__What is needed__
Say how many lines of the entries below include "Untuk", giving nothing but that number.

__Provided material__
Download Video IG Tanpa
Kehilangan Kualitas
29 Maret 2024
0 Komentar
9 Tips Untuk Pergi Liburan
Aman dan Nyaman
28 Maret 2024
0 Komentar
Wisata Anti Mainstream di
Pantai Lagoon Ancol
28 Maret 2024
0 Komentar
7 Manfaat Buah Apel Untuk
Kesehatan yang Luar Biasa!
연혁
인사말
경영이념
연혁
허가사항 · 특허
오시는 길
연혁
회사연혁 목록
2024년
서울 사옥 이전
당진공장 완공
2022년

==

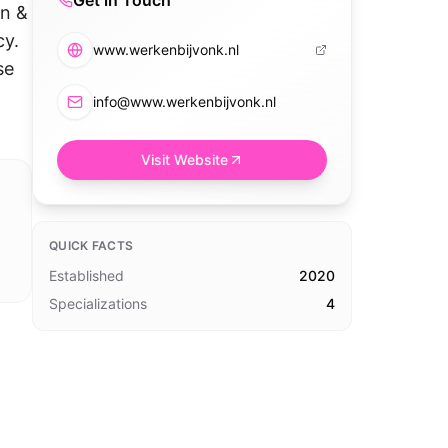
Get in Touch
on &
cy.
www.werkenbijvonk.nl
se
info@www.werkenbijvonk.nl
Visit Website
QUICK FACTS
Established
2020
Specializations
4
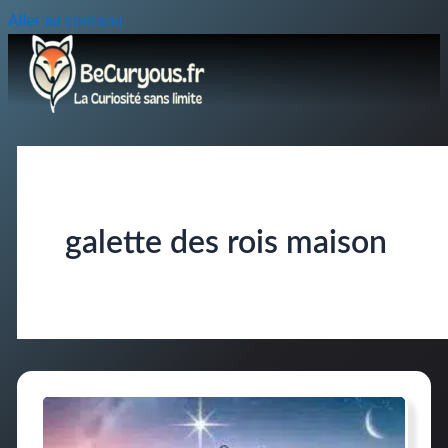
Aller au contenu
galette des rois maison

__Answer for this exercise__
2